▸ **PROBLEM STATEMENT**
Find the word "Verträge" in the records and copy every line where it occurs.

▸ **RECORDS**

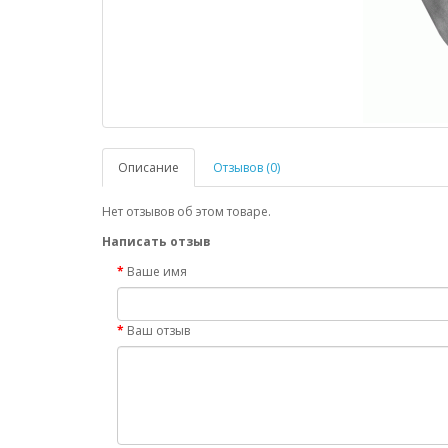
Описание
Отзывов (0)
Нет отзывов об этом товаре.
Написать отзыв
Ваше имя
Ваш отзыв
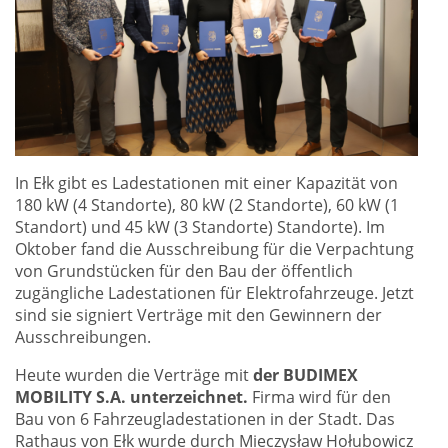
In Ełk gibt es Ladestationen mit einer Kapazität von
180 kW (4 Standorte), 80 kW (2 Standorte), 60 kW (1
Standort) und 45 kW (3 Standorte) Standorte). Im
Oktober fand die Ausschreibung für die Verpachtung
von Grundstücken für den Bau der öffentlich
zugängliche Ladestationen für Elektrofahrzeuge. Jetzt
sind sie signiert Verträge mit den Gewinnern der
Ausschreibungen.
Heute wurden die Verträge mit
der BUDIMEX
MOBILITY S.A. unterzeichnet.
Firma wird für den
Bau von 6 Fahrzeugladestationen in der Stadt. Das
Rathaus von Ełk wurde durch Mieczysław Hołubowicz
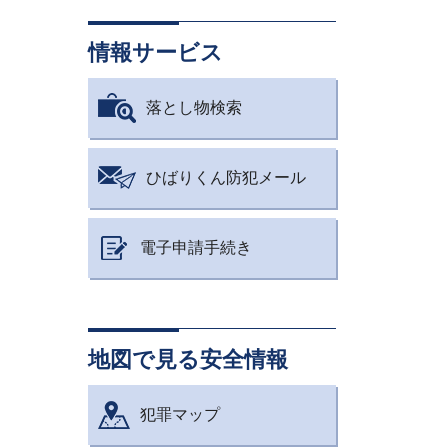
情報サービス
落とし物検索
ひばりくん防犯メール
電子申請手続き
地図で見る安全情報
犯罪マップ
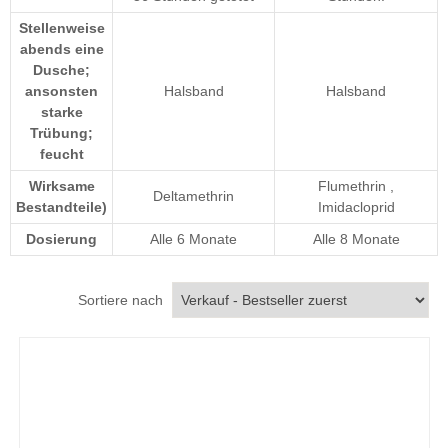
Stellenweise
abends eine
Dusche;
ansonsten
Halsband
Halsband
starke
Trübung;
feucht
Wirksame
Flumethrin
,
Deltamethrin
Bestandteile)
Imidacloprid
Dosierung
Alle 6 Monate
Alle 8 Monate
Sortiere nach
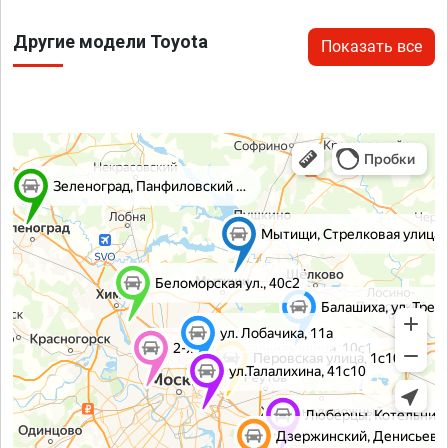
Другие модели Toyota
Показать все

▸ **ANSWER SPACE**
sind sie signiert Verträge mit den Gewinnern der
Heute wurden die Verträge mit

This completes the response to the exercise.